Kernel Bug Tracker – Bug 7746
Accented letters don't get capitalized by caps lock in unicode mode
Last modified: 2009-03-31 23:20:37 UTC
Quoting a mail from Vojtech Pavlik:
"Several languages (polish, czech, slovak, ...) use dead keys (keys that
don't do anything per se, but put an accent on the next letter). And now
almost everyone is switching to unicode. And Linux kernel doesn't
support unicode for dead keys. This means trouble."
(full mail at http://www.ussg.iu.edu/hypermail/linux/kernel/0405.3/1387.html)
And indeed, see http://bugs.debian.org/404503
There is a more recent patch proposed on
Is there any objection to the proposed way? (extending the internal type, and add a new ioctl for uploading unicode dead keys). Else, I'll work on updating the patch to latest versions of linux.
Does this sound like a good idea?
See http://bugs.debian.org/404503 : now that distributions use UTF-8, polish, czech, slovak, etc. people can't type their accented characters, this is a quite bad regression for them (that's 10-15% of Czech alphabet for instance).
I think this is really good idea. I install Linux with iptables to a router and I need comment iptables rules. I have to say that no X system is installed on this hardware. Other peoples has to be able to read and change original rules. I am sure that 10 years ago nobody expect accented charcters here. Today end user expects full national alphabet in such cases. It looks a bit non professional when some characters cannot be typed on a keyboard.
Guys, we recently merged some unicode changes. (http://grmso.net:8090/commit/1ed8a2b3c501bedd4b35130c8a52662ccf78abad/ was the latest)

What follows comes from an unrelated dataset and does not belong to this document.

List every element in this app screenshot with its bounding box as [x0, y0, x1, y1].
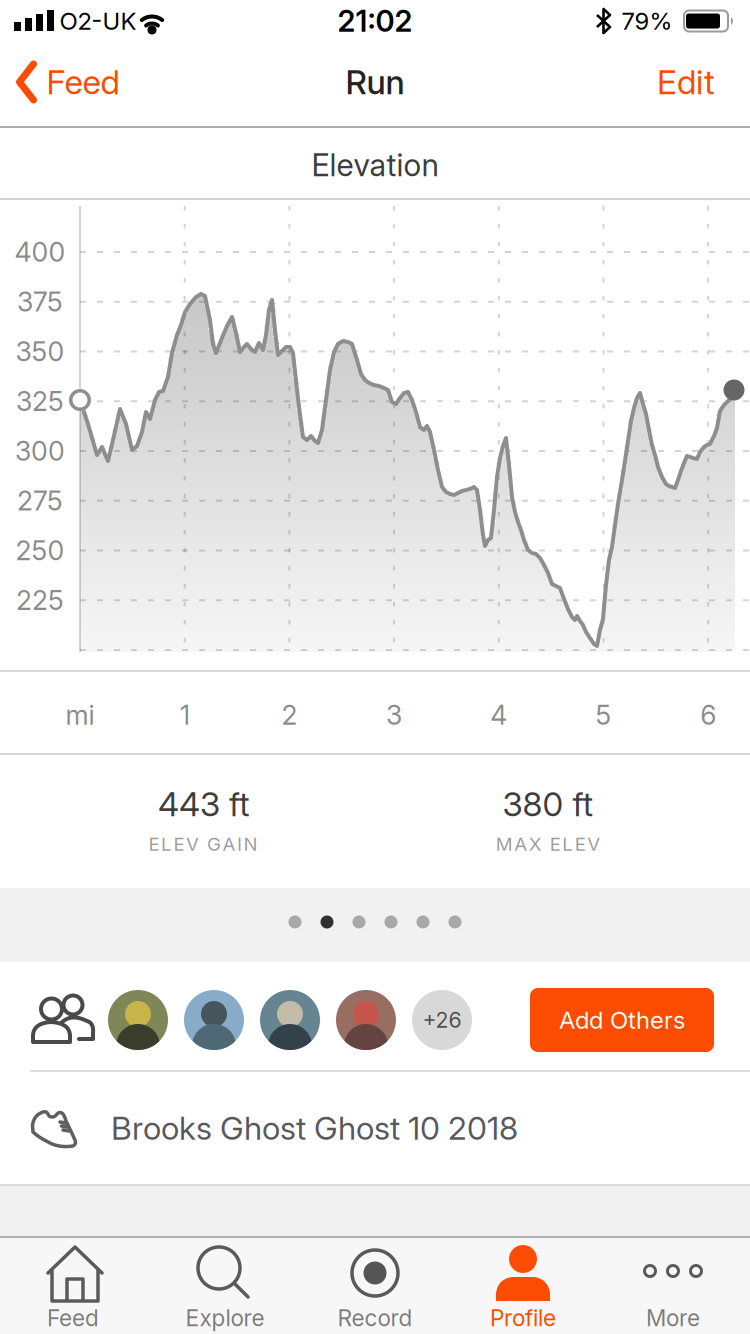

Does that get us what we need here? If not, now would be a good time
to follow up on lkml. Please cc Egmont Koblinger <firstname.lastname@example.org>
if doing this.
Mmm, it doesn't solve the issue at stake here at all, actually :) Now writing a mail to lkml
Andrew: the patch you've mentioned is independent from this. That one fixes utf-8 output issues, while dead keys is the input part.

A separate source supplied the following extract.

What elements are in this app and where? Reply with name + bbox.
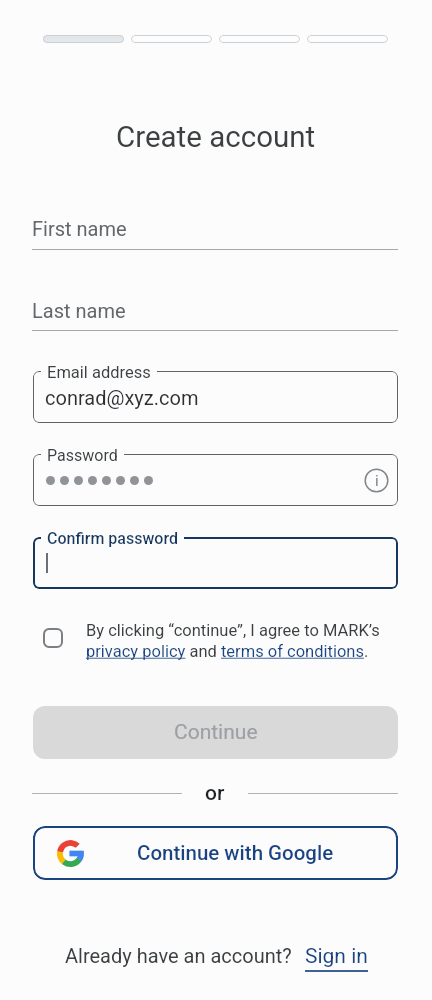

By the way, if I recall correctly, there's another major bug in the input part: caps lock doesn't capitalize accented letters (those that are entered directly by a keypress, not by dead or compose key). As I see, both these issues require adding some ioctl and adjusting user space software, so I think they'd rather be addressed together. (I have a nasty workaround for the caps lock problem here:
but it's clearly disgusting and is very far from being suitable for mainstream commit.)
Samuel, I think our best shot here would be for you to
dust off Jirka's patch and start shepherding it into
the tree, if you have time.
I know basically nothing about console and unicode, so
careful explanations will be needed ;)
One commit did already help, it's http://git.kernel.org/?p=linux/kernel/git/torvalds/linux-2.6.git;a=commit;h=759448f459234bfcf34b82471f0dba77a9aca498 which fixes dead keys. However, it won't be completely sufficient for non-latin1 characters. I've cleaned the old patch, here it is for review.
Created attachment 12255 [details]
add interface for unicode diacritics
Created attachment 12256 [details]
This version fixes non-latin1 characters: it translates them into unicode according to the current 8bit character map. Of course, kbd should still be fixed to use the new unicode interface, for non-8bit characters, but that can be done later.
About capitalization of accented letters, the proposed way is actually exactly the same as setting
keycode 3 = +eacute Eacute
in the kmap file. The "+" means that KT_LETTER type will be prepended to the keysym, which will make it pass through the regular capitalization rules. So it's the kmap files that need to be fixed.
Oops, sorry, my second patch is actually bogus: it uses the font translation, not the input translation, and they might differ.
Created attachment 12259 [details]
Ok, this version works fine.
Created attachment 12260 [details]
Sorry for the flood, the correct file with comments was on another machine.
Created attachment 12313 [details]
patch for kbd unicode diacritics support
Here is a patch for the kbd support of unicode diacritics.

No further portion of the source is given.